(EXTRACTED ENTRIES)
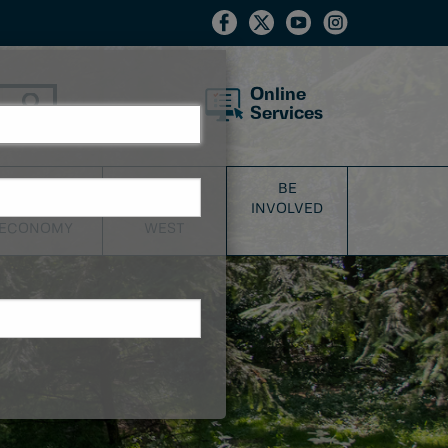
Online
Services
BUSINESS
DISCOVER
BE
&
NEW
INVOLVED
ECONOMY
WEST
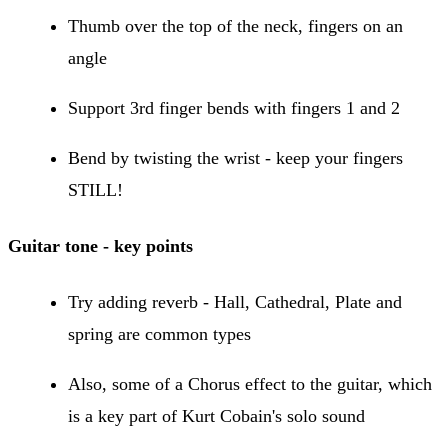
Thumb over the top of the neck, fingers on an
angle
Support 3rd finger bends with fingers 1 and 2
Bend by twisting the wrist - keep your fingers
STILL!
Guitar tone - key points
Try adding reverb - Hall, Cathedral, Plate and
spring are common types
Also, some of a Chorus effect to the guitar, which
is a key part of Kurt Cobain's solo sound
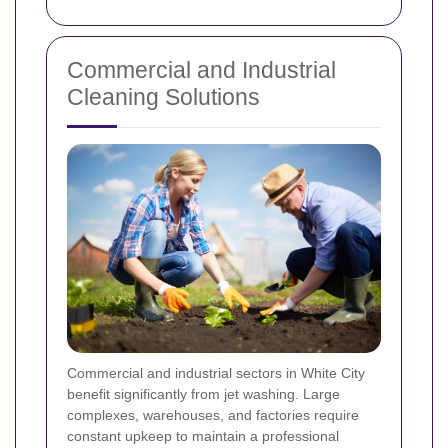
Commercial and Industrial
Cleaning Solutions
Commercial and industrial sectors in White City
benefit significantly from jet washing. Large
complexes, warehouses, and factories require
constant upkeep to maintain a professional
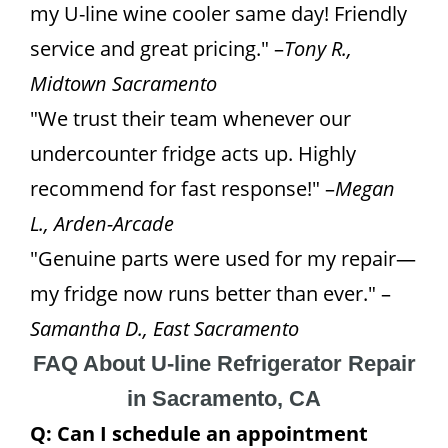
my U-line wine cooler same day! Friendly
service and great pricing." –
Tony R.,
Midtown Sacramento
"We trust their team whenever our
undercounter fridge acts up. Highly
recommend for fast response!" –
Megan
L., Arden-Arcade
"Genuine parts were used for my repair—
my fridge now runs better than ever." –
Samantha D., East Sacramento
FAQ About U-line Refrigerator Repair
in Sacramento, CA
Q: Can I schedule an appointment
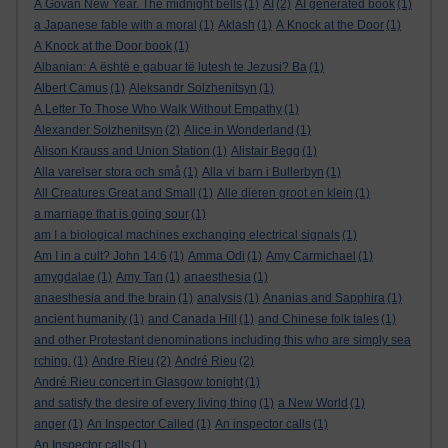
A Govan New Year. The midnight bells
(1)
AI
(2)
AI generated book
(1)
a Japanese fable with a moral
(1)
Aklash
(1)
A Knock at the Door
(1)
A Knock at the Door book
(1)
Albanian: A është e gabuar të lutesh te Jezusi? Ba
(1)
Albert Camus
(1)
Aleksandr Solzhenitsyn
(1)
A Letter To Those Who Walk Without Empathy
(1)
Alexander Solzhenitsyn
(2)
Alice in Wonderland
(1)
Alison Krauss and Union Station
(1)
Alistair Begg
(1)
Alla varelser stora och små
(1)
Alla vi barn i Bullerbyn
(1)
All Creatures Great and Small
(1)
Alle dieren groot en klein
(1)
a marriage that is going sour
(1)
am I a biological machines exchanging electrical signals
(1)
Am I in a cult? John 14:6
(1)
Amma Odi
(1)
Amy Carmichael
(1)
amygdalae
(1)
Amy Tan
(1)
anaesthesia
(1)
anaesthesia and the brain
(1)
analysis
(1)
Ananias and Sapphira
(1)
ancient humanity
(1)
and Canada Hill
(1)
and Chinese folk tales
(1)
and other Protestant denominations including this who are simply sea
rching.
(1)
Andre Rieu
(2)
André Rieu
(2)
André Rieu concert in Glasgow tonight
(1)
and satisfy the desire of every living thing
(1)
a New World
(1)
anger
(1)
An Inspector Called
(1)
An inspector calls
(1)
An Inspector calls
(1)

(PROBLEM)
Look through the material above and pick out each line holding the word "André".

(EXPECTED OUTPUT)
André Rieu
André Rieu concert in Glasgow tonight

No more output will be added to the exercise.